DaYu-Tracker

DaYu-Tracker is a comprehensive HDF5 I/O monitoring and analysis toolkit that provides detailed insights into HDF5 program I/O patterns at multiple levels. It consists of two main components:

VOL (Virtual Object Layer) Tracker: Monitors HDF5 object-level operations (datasets, groups, attributes)
VFD (Virtual File Driver) Tracker: Monitors low-level POSIX I/O operations

Overview

DaYu-Tracker enables researchers and developers to:

Monitor HDF5 I/O patterns at both object and file system levels
Analyze data dependencies between tasks and files in complex workflows
Generate interactive visualizations including Sankey diagrams showing data flow
Profile I/O performance and identify bottlenecks
Track file access patterns across distributed workflows

Architecture

VOL Tracker

Purpose: Monitors HDF5 object operations (datasets, groups, attributes)
Implementation: HDF5 Passthrough VOL connector
Tracks: Object creation, read/write operations, metadata access
Output: JSON logs with object-level I/O statistics

VFD Tracker

Purpose: Monitors low-level POSIX I/O operations
Implementation: HDF5 Virtual File Driver plugin
Tracks: File opens/closes, read/write operations, memory mapping
Output: JSON logs with file-level I/O statistics

Prerequisites

System Requirements

HDF5: Version 1.14.0 or higher (requires C, CXX, and HDF5_HL_LIBRARIES)
Python: 3.7+ with h5py 3.8.0
Build Tools: CMake 3.10+, C++17 compatible compiler

Installing HDF5 with Spack (Recommended)

spack install hdf5@1.14+cxx+hl~mpi

Installing h5py

YOUR_HDF5_PATH="`which h5cc |sed 's/.\{9\}$//'`"
echo $YOUR_HDF5_PATH  # Verify the path is correct
python3 -m pip uninstall h5py
HDF5_MPI="OFF" HDF5_DIR=$YOUR_HDF5_PATH python3 -m pip install --no-binary=h5py h5py==3.8.0

Installation

Clone the repository:

git clone https://github.com/candiceT233/dayu-tracker.git
cd dayu-tracker
git submodule update --init --recursive

Build the project:

mkdir build
cd build
ccmake -DCMAKE_INSTALL_PREFIX=$(pwd) ..
make -j$(nproc)

Usage

1. Setting Up Task Names

Before running your HDF5 application, you need to set up task names for tracking.
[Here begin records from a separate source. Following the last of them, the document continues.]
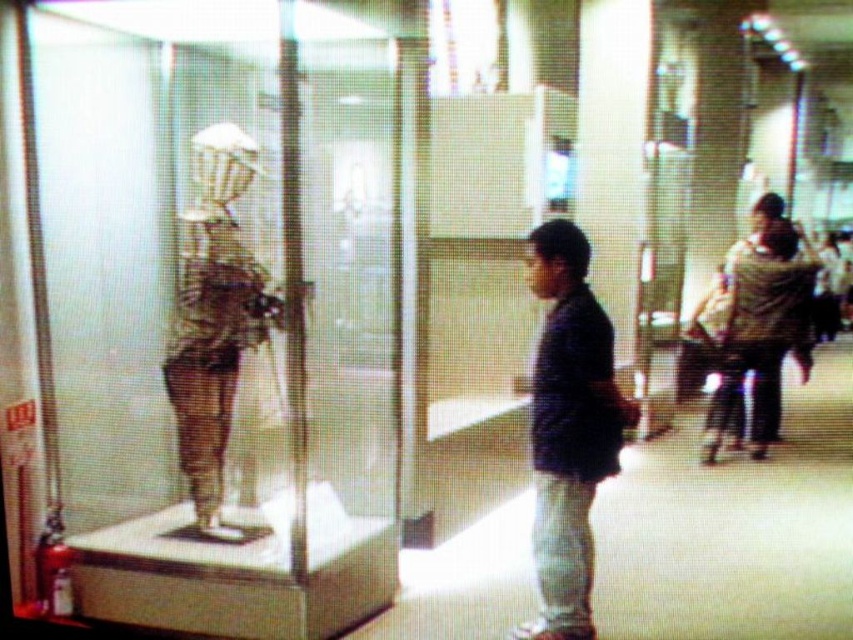 Describe the element at coordinates (215, 321) in the screenshot. This screenshot has height=640, width=853. I see `brown wooden skeleton at center` at that location.

Who is positioned more to the left, brown wooden skeleton at center or brown textured jacket at right?

brown wooden skeleton at center is more to the left.

This screenshot has height=640, width=853. What are the coordinates of `brown wooden skeleton at center` in the screenshot? It's located at (215, 321).

Image resolution: width=853 pixels, height=640 pixels. I want to click on brown wooden skeleton at center, so click(x=215, y=321).

Between dark blue shirt at center and brown textured jacket at right, which one is positioned lower?

Positioned lower is dark blue shirt at center.

Can you confirm if dark blue shirt at center is taller than brown textured jacket at right?

Correct, dark blue shirt at center is much taller as brown textured jacket at right.

Measure the distance between point (x=550, y=465) and camera.

A distance of 3.23 meters exists between point (x=550, y=465) and camera.

You are a GUI agent. You are given a task and a screenshot of the screen. Output one action in this format:
    pyautogui.click(x=<x>, y=<y>)
    Task: Click on the dark blue shirt at center
    
    Given the screenshot: What is the action you would take?
    pyautogui.click(x=569, y=428)

Is dark blue shirt at center above brown wooden skeleton at center?

Incorrect, dark blue shirt at center is not positioned above brown wooden skeleton at center.

Who is positioned more to the left, dark blue shirt at center or brown wooden skeleton at center?

Positioned to the left is brown wooden skeleton at center.

Is point (564, 321) positioned before point (195, 433)?

That is True.

Locate an element on the screen. The width and height of the screenshot is (853, 640). dark blue shirt at center is located at coordinates pyautogui.click(x=569, y=428). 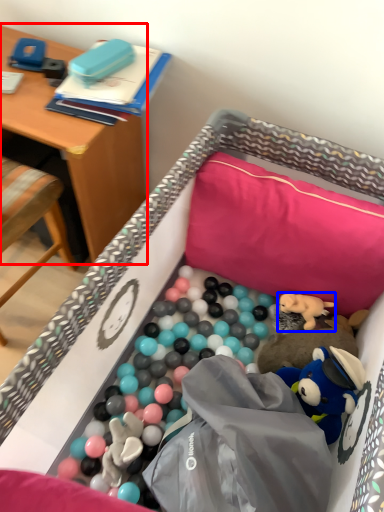 Question: Which object appears closest to the camera in this image, desk (highlighted by a red box) or toy (highlighted by a blue box)?

Choices:
 (A) desk
 (B) toy

Answer: (A) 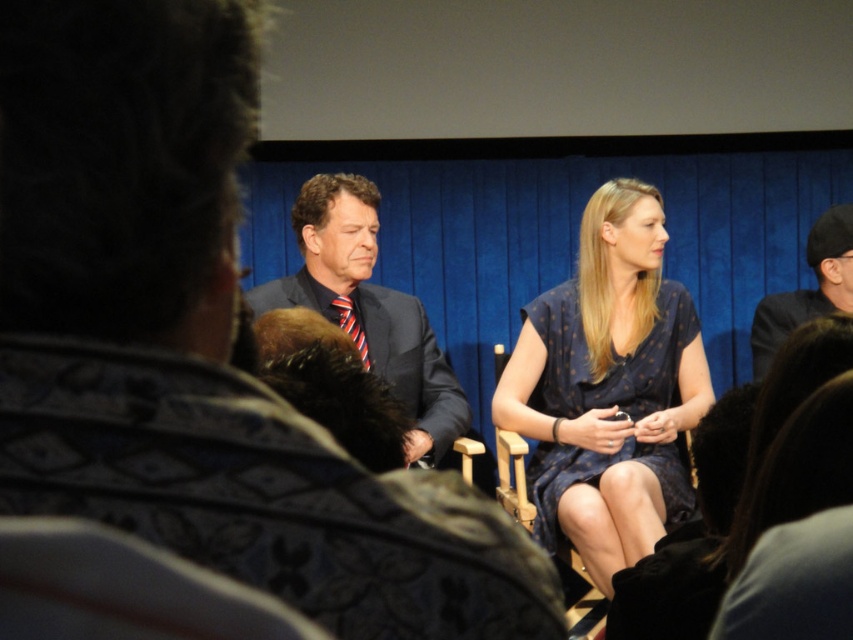 Question: Does matte black suit at left have a larger size compared to wooden chair at center?

Choices:
 (A) yes
 (B) no

Answer: (A)

Question: Is blue dotted dress at center above dark gray suit at right?

Choices:
 (A) no
 (B) yes

Answer: (A)

Question: Which of the following is the closest to the observer?

Choices:
 (A) wooden chair at center
 (B) matte black suit at left

Answer: (B)

Question: Considering the real-world distances, which object is farthest from the wooden chair at center?

Choices:
 (A) dark blue suit at center
 (B) blue dotted dress at center

Answer: (A)

Question: From the image, what is the correct spatial relationship of blue dotted dress at center in relation to wooden chair at center?

Choices:
 (A) right
 (B) left

Answer: (A)

Question: Estimate the real-world distances between objects in this image. Which object is closer to the blue dotted dress at center?

Choices:
 (A) matte black suit at left
 (B) dark gray suit at right
 (C) wooden chair at center

Answer: (C) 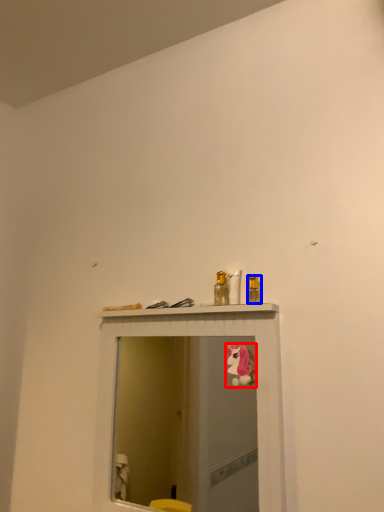 Question: Which point is closer to the camera, animal (highlighted by a red box) or toiletry (highlighted by a blue box)?

Choices:
 (A) animal
 (B) toiletry

Answer: (A) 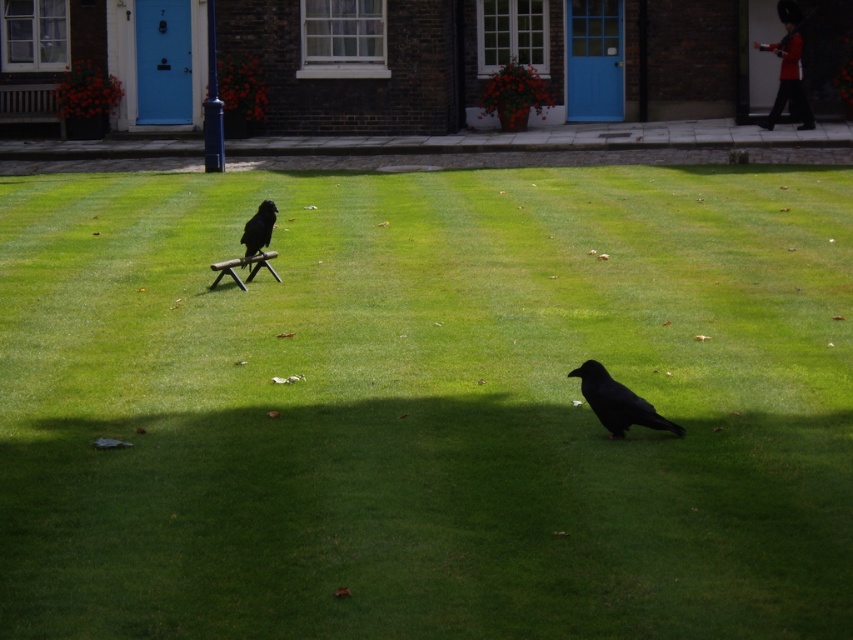 You are standing in front of the building and notice two birds. The shiny black crow at lower right and the black matte bird at center. Which bird is positioned closer to the right side of the scene?

The shiny black crow at lower right is positioned to the right of the black matte bird at center, so it is closer to the right side of the scene.

You are standing at the origin point of the coordinate system. A drone is flying above the scene. The drone needs to hover exactly at the position of the green grass at center. What are the coordinates where the drone should hover?

The drone should hover at coordinates point (x=426, y=404) to be exactly at the position of the green grass at center. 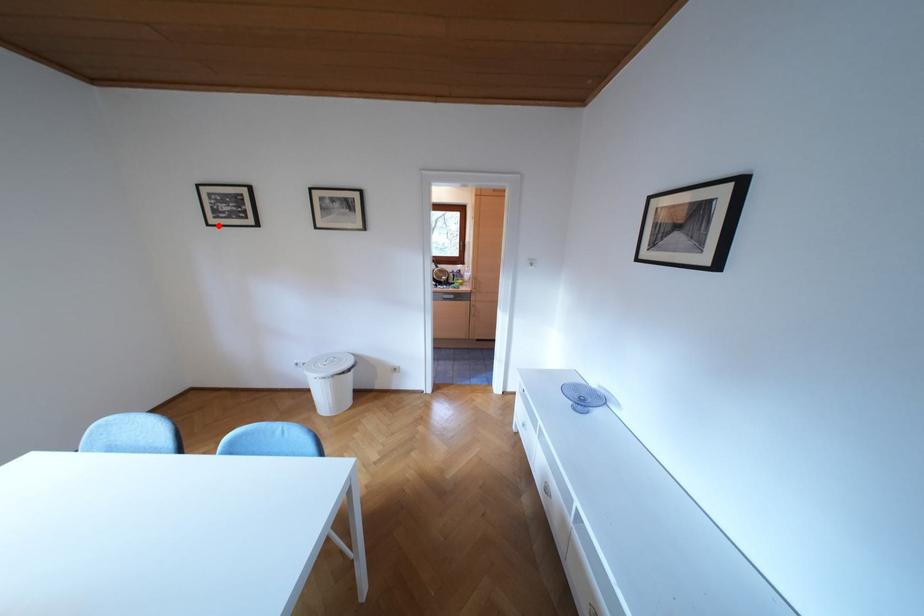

Choose one of these methods:

Method A: Environment Variable (Simple)

export CURR_TASK="my_program"

Method B: File-based (Advanced)

export WORKFLOW_NAME="my_program"
export PATH_FOR_TASK_FILES="/tmp/$USER/$WORKFLOW_NAME"
mkdir -p $PATH_FOR_TASK_FILES

# Clear existing task files
> $PATH_FOR_TASK_FILES/${WORKFLOW_NAME}_vfd.curr_task
> $PATH_FOR_TASK_FILES/${WORKFLOW_NAME}_vol.curr_task

# Set current task
echo -n "$TASK_NAME" > $PATH_FOR_TASK_FILES/${WORKFLOW_NAME}_vfd.curr_task
echo -n "$TASK_NAME" > $PATH_FOR_TASK_FILES/${WORKFLOW_NAME}_vol.curr_task

2. Running with Both VOL and VFD Tracking

# Set paths
TRACKER_SRC_DIR="../build/src"
schema_file_path="$(pwd)"  # Directory to store log files

# Configure VOL connector
export HDF5_VOL_CONNECTOR="tracker under_vol=0;under_info={};path=$schema_file_path;level=2;format="

# Configure VFD
export HDF5_PLUGIN_PATH=$TRACKER_SRC_DIR/vfd:$TRACKER_SRC_DIR/vol
export HDF5_DRIVER=hdf5_tracker_vfd
export HDF5_DRIVER_CONFIG="${schema_file_path};${TRACKER_VFD_PAGE_SIZE:-8192}"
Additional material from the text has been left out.